Page 152 of Chaos

“I won’t. You aren’t leaving me behind ever again.”

“I won’t.”

“Where you go, I go.”

“Logically, I’m pretty sure I’ll have to do some amount of troop training or tours or visit strongholds and bases.”

“Every single night, your head hits the pillow right beside mine.”

“What if you have to do garden tours?”

“Then you come. Where I go, you follow. Capisce?”

“Italian, now?”

“Mafia-verse. That’s our metric if either of us is traveling overnight somewhere, the other is coming too, and so are these kids in this room.”

He sighs. “They keep multiplying.”

“I know. And it’ll get harder with Maybe.”

“Maybe is the baby?”

“Yes.”

“I heard a study once in the army—rigid thinking actually shrinks brain matter. You literally collapse your brain when you see things as only good or bad, right or wrong, up or down.

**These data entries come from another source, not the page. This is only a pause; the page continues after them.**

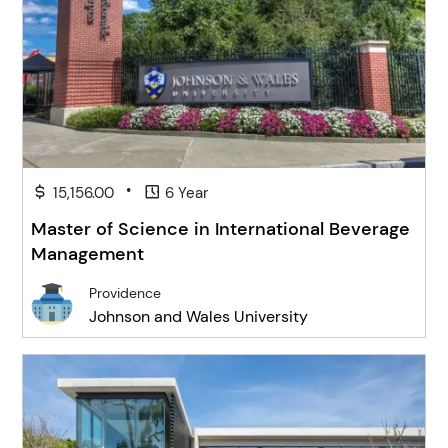
•
15,156.00
6 Year
Master of Science in International Beverage
Management
Providence
Johnson and Wales University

But you accept the concept ofmaybeand you can actually grow your brain’s capacity to process.”

“Really?”

“I mean … that’s what I remember.”

“So like how a person can maybe poison a man and still be good?”

“There’s no maybe there.”

“Or how another person can smother a guy in a hospital bed and still be an incredible human.”

“Maybe.”

I grin. “Definitely. Or how … maybe this life will still be really good. Even without all the stuff that made it easy before. Maybe it’ll be harder, but … maybe because we have to fight for it so hard, it’ll be that much better?”

“Yeah. We can see the threats and the fear … and we can say … maybe it’ll be good.”

I like that. A lot. “You call her the blueberry?”

His throat moves against my face. “Yeah.”

“Did you know my mom’s name was Briony?”

He shakes his head.

“B for Briony. And Ruby. Rubeeee. Maybeeee. Beeeee.” I settle my hand over his heart. “I was thinking we could name her Bee.”

“Like a honeybee?”

It’s stupid, but my eyes burn that he understands immediately why. A honeybee is hope. You need a honeybee to fertilize a flower to have a tomato to feed a person. Without a honeybee we have nothing.

And you could argue a honeybee could maybe sting you, but they could also maybe make you honey or fertilize you a whole crop of sun-warm strawberries.